I guess I take pictures because of my ‘dissociation-time’ thing. There’s no way I can actually remember something well that involves a physical process of change. Once something has happened, once something has changed, it has ALWAYS been that way to me. Last summer when I helped my daughter in Fargo decorate her work cubicle with cloth, after the 3 hours it took to do the transformation, I absolutely could NOT remember what it looked like before.
It’s a very disorienting and disorganizing experience for me – the pictures help – as do your words! If I jumped off the shore of a lake and swam across it, I would remember in some way climbing out on the far shore but not the start or the duration – I can faintly intellectually THINK about the whole, but I can’t REMEMBER it as a connected experience in my body……. Hence, loving the digital camera – free pics!!! Otherwise my sense of life is “It’s always been this way.”
Oh, and never frightened of illegals – they are a sad, sad, sad, sad lot. Pitifully difficult lives, more than I can ever imagine. And the sacrifices and suffering they go through to get across is beyond belief. They exercise hope, perseverance and endurance – risking their very lives – because they have needs that are not met. I only wish we on this side could help them without suffering legal consequences. Border Patrol and Sheriff officers’ vehicles – drug enforcement choppers – unmanned airborne drone things – like a war zone here – thus, prayers required.
The drug war in Mexico is escalating and unbelievably violent. As long as stupid Americans are over here consuming those drugs — well…….. But the drugs are being crossed somewhere other than in my yard —
And — I need to lose my cancer treatment weight – mostly from the steroids — my trauma body cannot tolerate steroids – and I want my strength back – my body has always been my power
This makes me think of a (perhaps strangely) connected topic – body-brain lateralization. Both breast cancers and lymph node involvement were on the left side of my body. I am COMPLETELY right-handed. As hard as I try to balance out the different aspects of the physical work I am doing to re-strengthen my body equally on both sides, I simply cannot do it.

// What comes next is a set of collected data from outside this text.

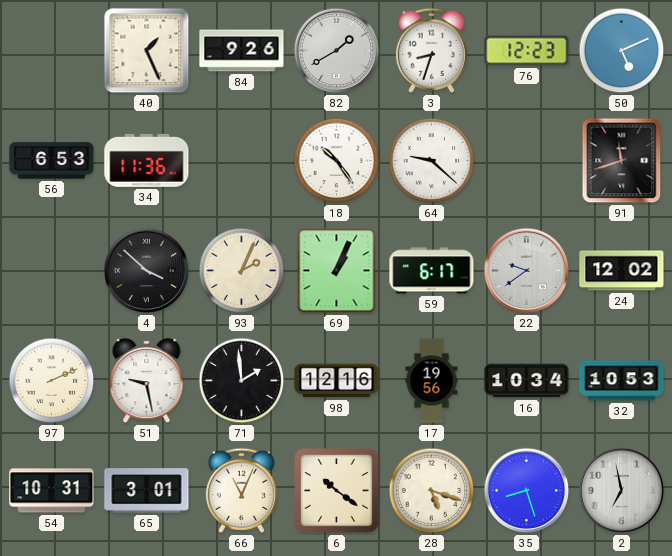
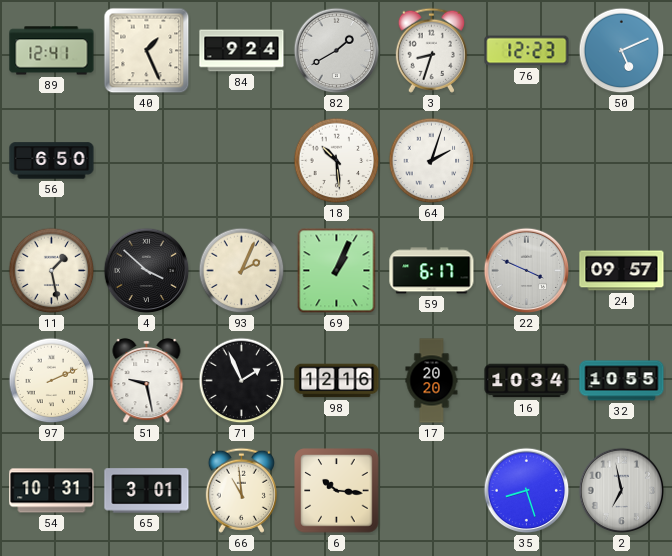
89: none -> 12:41
84: 9:26 -> 9:24
56: 6:53 -> 6:50
34: 11:36 -> none
18: 10:24 -> 10:29
64: 9:22 -> 2:03
91: 11:42 -> none
11: none -> 1:28
22: 9:39 -> 3:49
24: 12:02 -> 09:57
71: 1:59 -> 1:56
17: 19:56 -> 20:20
32: 10:53 -> 10:55
66: 11:04 -> 10:59
6: 10:21 -> 10:16
28: 5:18 -> none
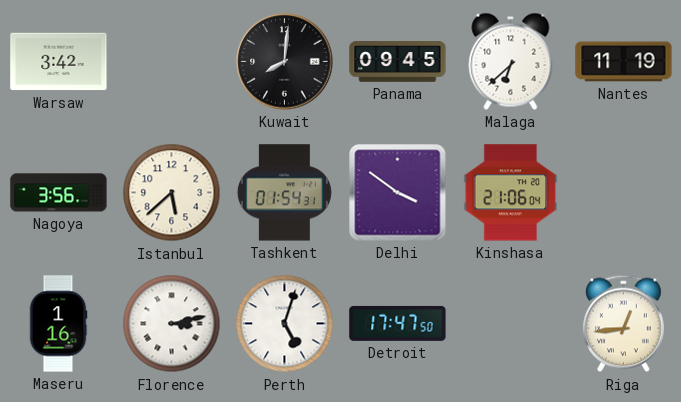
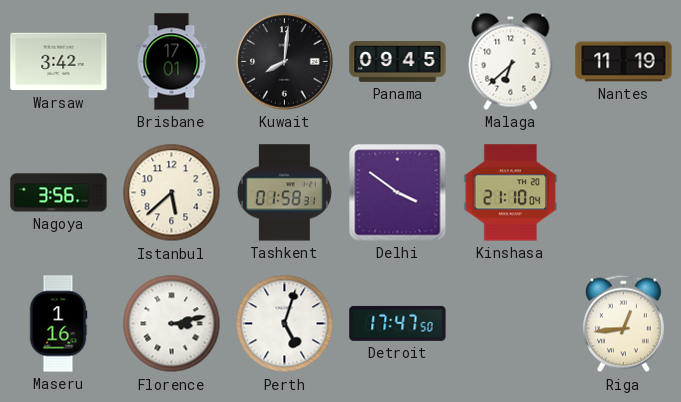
Brisbane: none -> 17:01
Tashkent: 01:54 -> 01:58
Kinshasa: 21:06 -> 21:10
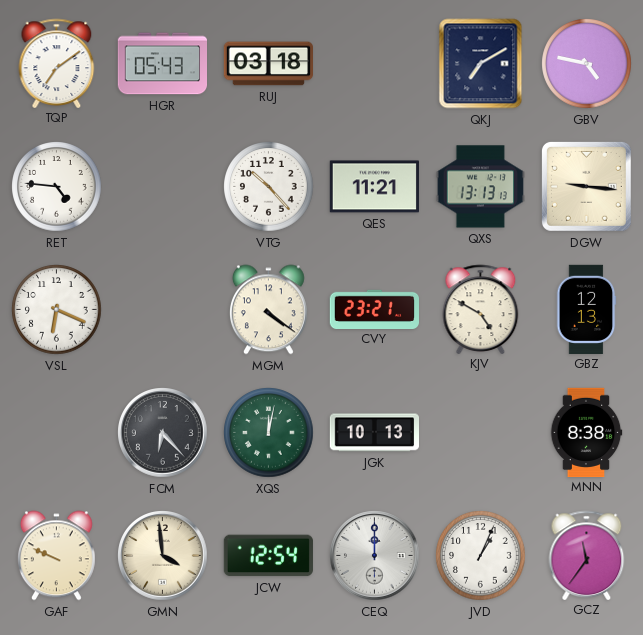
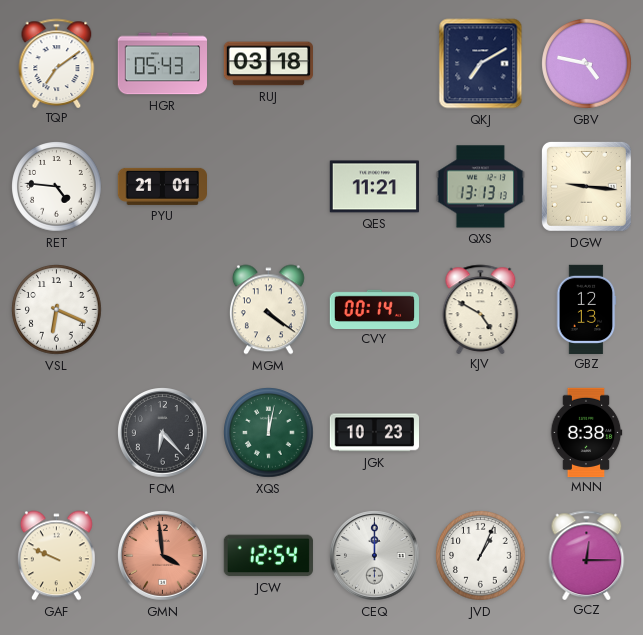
PYU: none -> 21:01
VTG: 10:23 -> none
CVY: 23:21 -> 00:14
JGK: 10:13 -> 10:23
GMN dial: cream -> salmon
GCZ: 11:36 -> 12:15
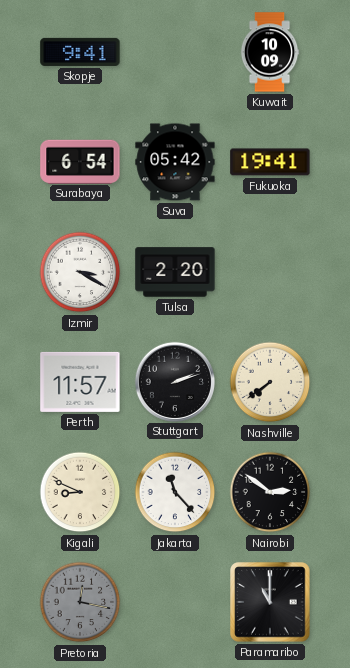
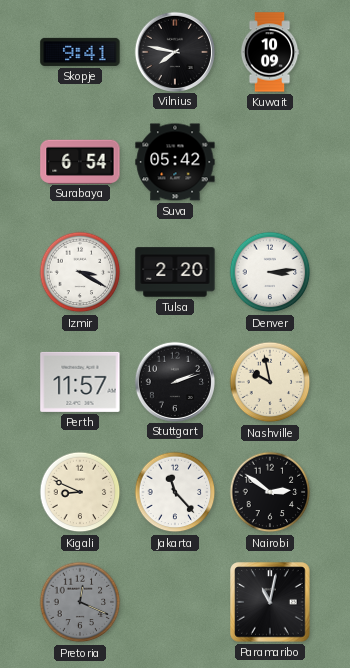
Vilnius: none -> 7:47
Fukuoka: 19:41 -> none
Denver: none -> 3:14
Nashville: 7:39 -> 9:58
Pretoria: 12:17 -> 12:19
Paramaribo: 11:00 -> 11:02
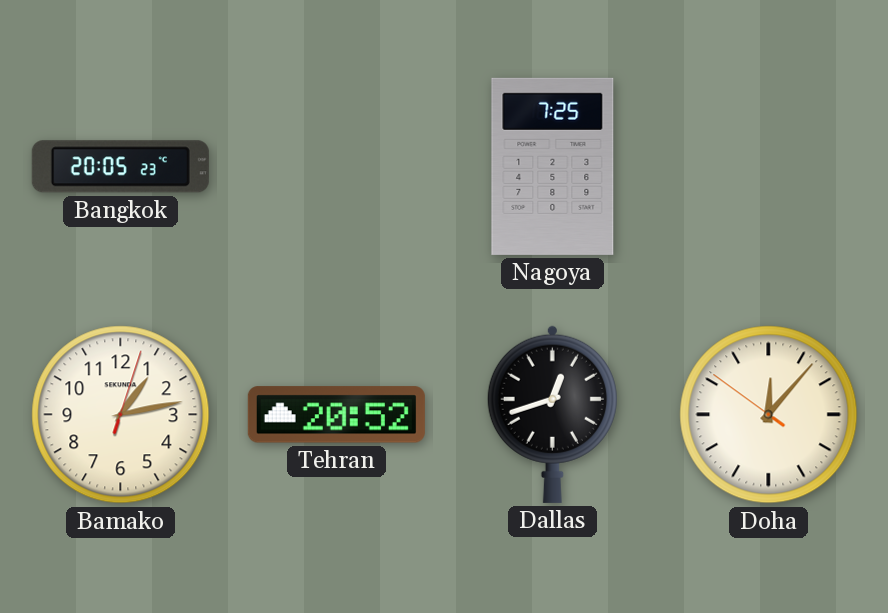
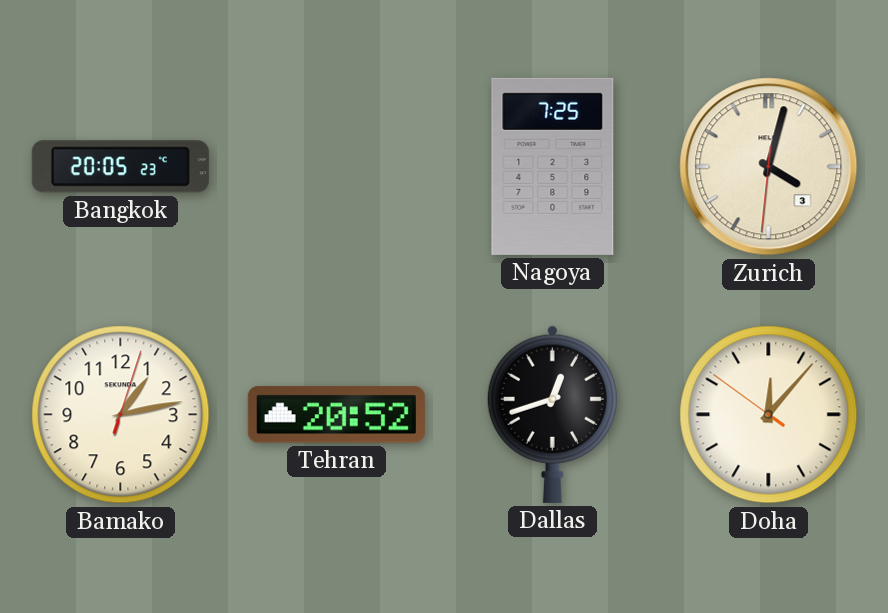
Zurich: none -> 4:02
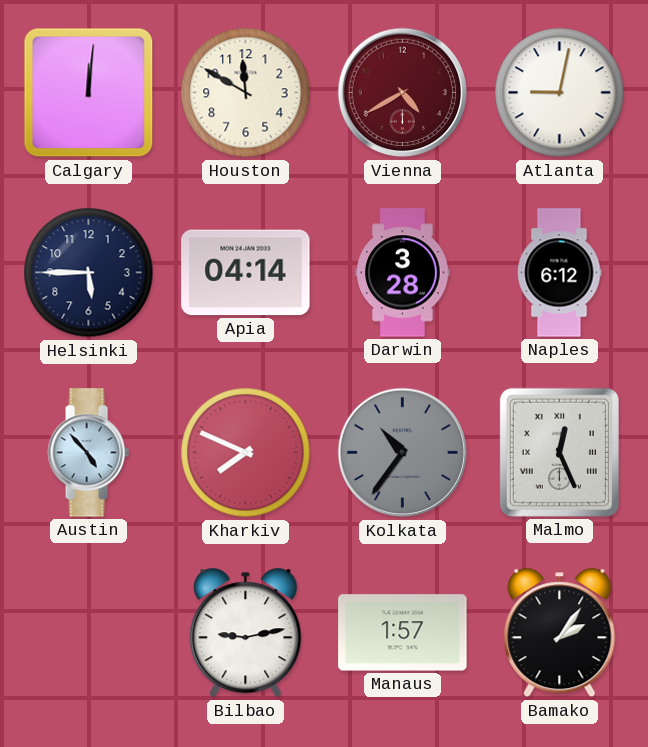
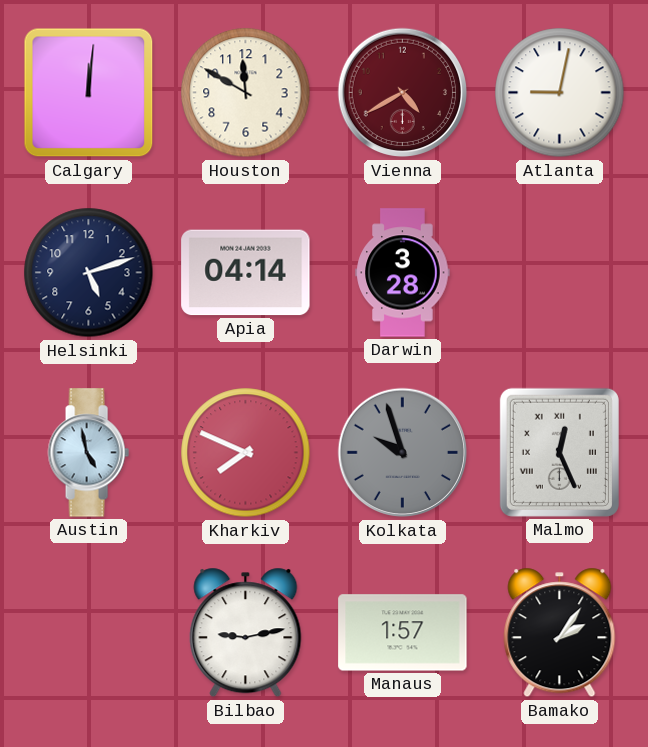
Helsinki: 5:45 -> 5:12
Naples: 6:12 -> none
Austin: 4:53 -> 4:58
Kolkata: 10:36 -> 9:57
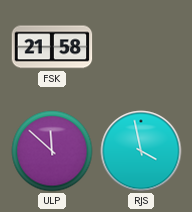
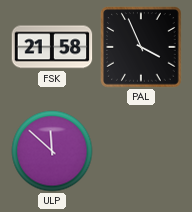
PAL: none -> 3:56
RJS: 3:58 -> none
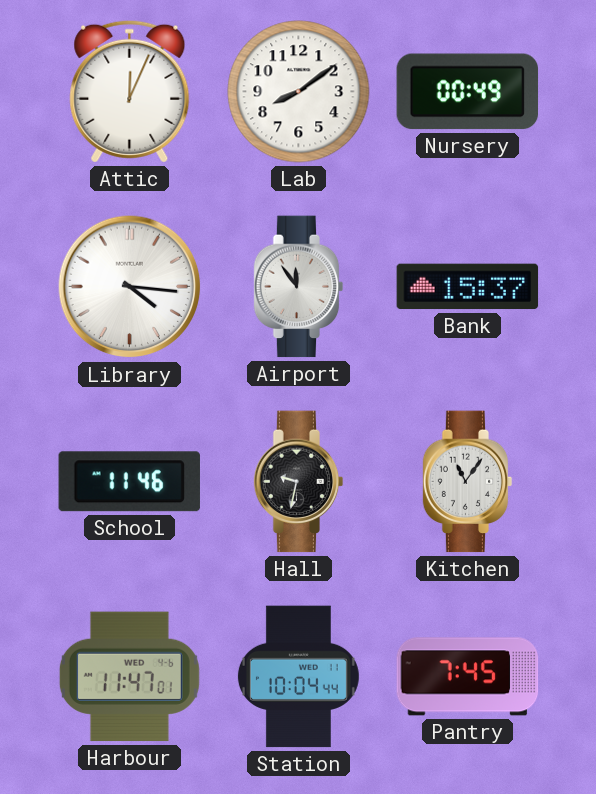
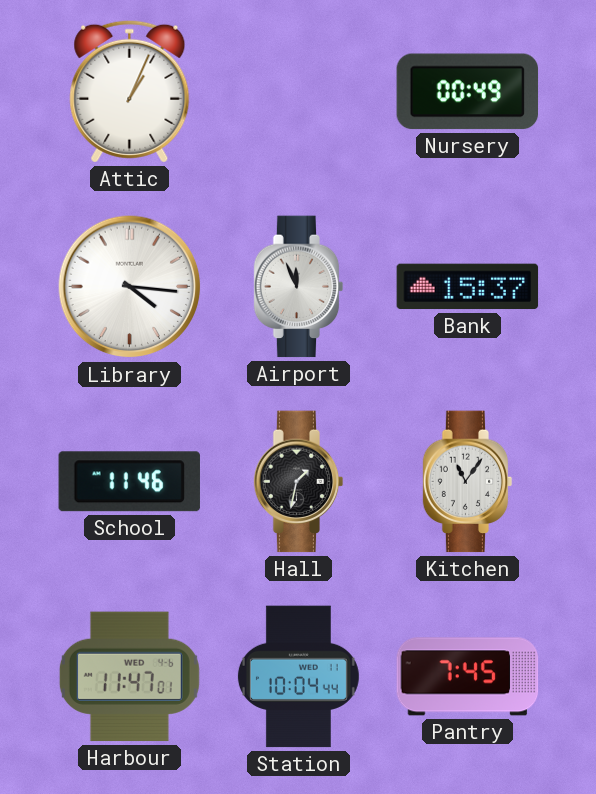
Attic: 12:04 -> 1:04
Lab: 8:09 -> none
Airport: 11:54 -> 11:56
Hall: 9:32 -> 1:32
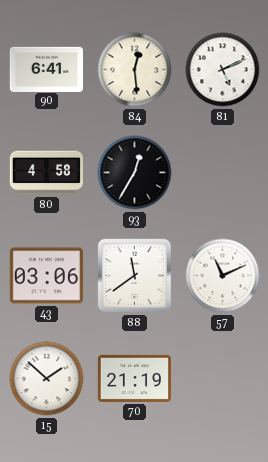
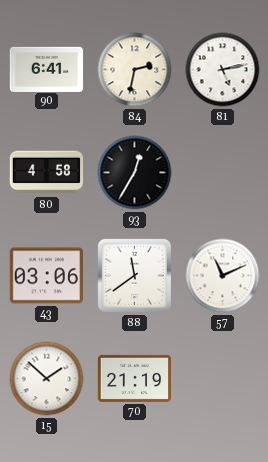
84: 12:29 -> 2:32
81: 5:11 -> 5:13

I have wondered if this is related to the cancers because my left side is under-worked and slacks terribly because I have such a body-physical orientation.
It also makes me think of the theory I believe about our poor Neanderthal relatives and their extinction. As climate changed and the thick forests began to disappear that the N’s used to hunt in, they could not adapt because their bodies (too) were so one-sidedly powerful.
Skeletal remains show that the side of their body they used to throw their massive and weighty spears at large game were highly developed. But when the forests disappeared they could not adapt to the fast hunt. They were slow and awkward and could not run. They did not have light-weight weapons designed for hunting on the run.
In came our human ancestors, having traveled out of Africa knowing how to track game, make and use lightweight weapons, and with balanced bodies that could run fast. Out went the lopsided heavyweights.
Lateralization of body-brain is always implicated in trauma-related disorders because the brain has to be able to work side-to-side. Traumatized infants whose brains don’t develop the hemispheres ‘right’ or the connection between them (and those who are left-handed and/or ambidextrous) are always at highest risk for trauma-related disorders. Kind of ironical to me that being left-handed and/or ambidextrous is such a risk factor, considering our N relations — but certainly leaves me thinking about how critical being BALANCED is wherever possible.